An injection $F$ from the set of real numbers to itself with $F(x)-F(y)\not\in\mathbb Q$ for $x\neq y.$ Please help me find an injection, $F$, from the set of real numbers into itself such that $F(x) - F(y)$ is an irrational number for any two distinct real numbers $x$ and $y$.
Thank you.
 A: Consider $\mathbb R$ as vector space over $\mathbb Q$. Complete the set $\{1\}$ to a basis, call it $B$. There is a bijection $f \colon B \to B - \{1\}$ which extends to a linear transformation $F \colon \mathbb R \to \mathbb R$ that satisfies the requirement, because it is irrational everywhere except 0.

A constructive answer without AC:
Lemma:
There is an absolutely convergent sequence of real numbers $x_i$ such that $\sum a_i x_i$ is irrational for every $a_i \in \{-1,0,1\}$ except all $a_i = 0$.
Proof assuming the lemma:
Since $\mathbb R$ and $\{0,1\}^{\mathbb N}$ have equal cardinality, it is enough to show $f \colon \{0,1\}^{\mathbb N} \to \mathbb R$.

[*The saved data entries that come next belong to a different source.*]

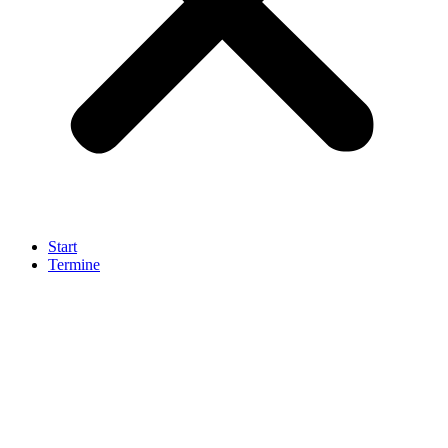
Start
Termine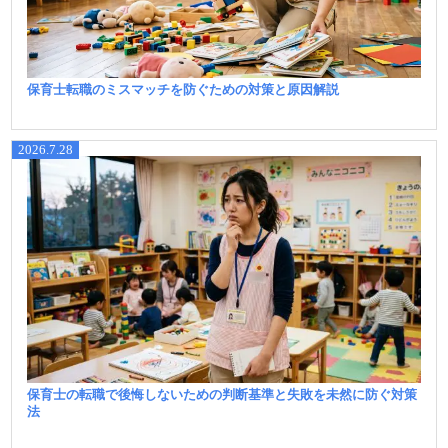
保育士転職のミスマッチを防ぐための対策と原因解説
2026.7.28
保育士の転職で後悔しないための判断基準と失敗を未然に防ぐ対策
法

Define $f(a_1 a_2 \dots) = \sum a_i x_i$. The difference $f(x)-f(y)$ is always irrational by the lemma.
Proof of the lemma:
Parition $\mathbb N$ into infinitely many infinite subsets $A_i$ and let $x_i = \sum_{k \in A_i} 10^{-k!}$. The series $\sum a_i x_i$ is, except when all $a_i = 0$, a Liouville number and therefore irrational.

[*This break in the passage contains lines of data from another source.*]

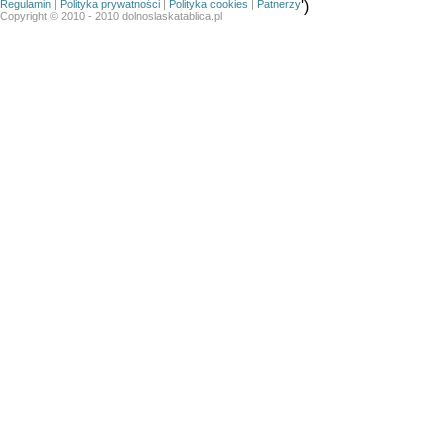
Regulamin
|
Polityka prywatności
|
Polityka cookies
|
Patnerzy
')
Copyright © 2010 - 2010 dolnoslaskatablica.pl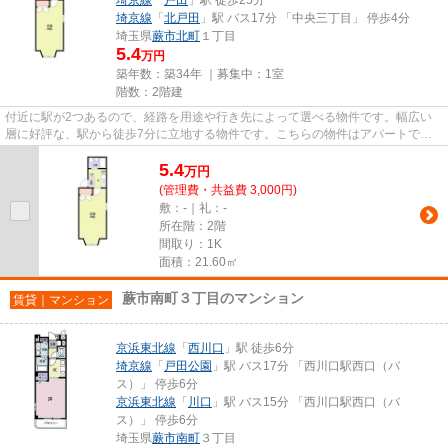
埼京線
「
北戸田
」駅 バス17分 「中央三丁目」 停歩4分
埼玉県
蕨市
北町
１丁目
5.4
万円
築年数：築34年 ｜募集中：
1室
階数：2階建
付近に駅が2つあるので、経路を用途や行き先によって選べる物件です。幅広い
層に好評な、駅から徒歩7分に立地する物件です。こちらの物件はアパートで
す。京浜東北線蕨周辺で賃貸をお...
5.4
万
円
(管理費・共益費 3,000円)
敷：-｜礼：-
所在階：2階
間取り：1K
面積：21.60㎡
蕨市南町３丁目のマンション
賃貸｜マンション
京浜東北線
「
西川口
」駅 徒歩6分
埼京線
「
戸田公園
」駅 バス17分 「西川口駅西口（バ
ス）」 停歩6分
京浜東北線
「
川口
」駅 バス15分 「西川口駅西口（バ
ス）」 停歩6分
埼玉県
蕨市
南町
３丁目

(Alternatively, the lemma can be shown with precise but boring diagonalization.)
A: Let us pull this question off from unanwered questions' hell, following Leonid's idea. First, taking additive groups, we look at the quotient $\,\mathbb R/\mathbb Q\,$ . By Lagrange's theorem, $$|x+\mathbb Q|=|\mathbb Q|=\aleph_0\,\,,\,\,\forall x\in \mathbb R,$$and since the different cosets are in fact a partition of the set $\,\mathbb R\,$ , their (disjoint, of course) union is $\,\mathbb R\,$ . It follows that there are uncountable many different cosets as above (why?).
Now, we can make use of the Axiom of Choice in its form called Zermelo's Well Ordering Theorem, so we can introduce a well ordering in $\,\mathbb R\,$ which in turn induces a well ordering in $\,\mathbb R/\mathbb Q\,$, and then form any index (out of an uncoutable set) $\,\alpha\,$ , we cand define $$f:\mathbb R\longrightarrow \mathbb R\,\,,\,\,f(x_\alpha):=y_\alpha$$where $\,y_\alpha\,$ belongs to the $\,\alpha$-th coset in $\,\mathbb R/\mathbb Q\,$ (also here we use AC...)

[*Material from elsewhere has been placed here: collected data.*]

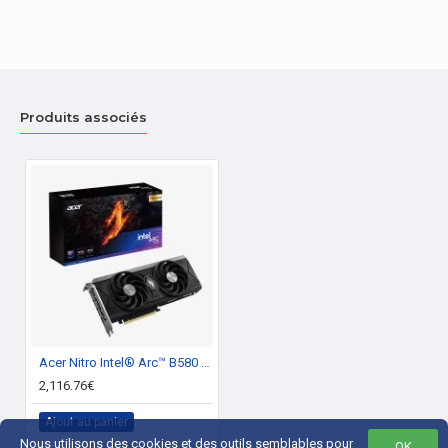
Produits associés
Acer Nitro Intel® Arc™ B580 OC 12 Go GDDR6
2,116.76€
Ajout au panier
Nous utilisons des cookies et des outils semblables pour
OK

A: Under AC there is a well-order of $\mathbb R$ with each element having $\lt \mathfrak c$ predecessors.  So just go along the well-order assigning an allowable value to each real.  Each previous element excludes $(\lt \mathfrak c) \times \aleph_0$ values, so you will have at least one available.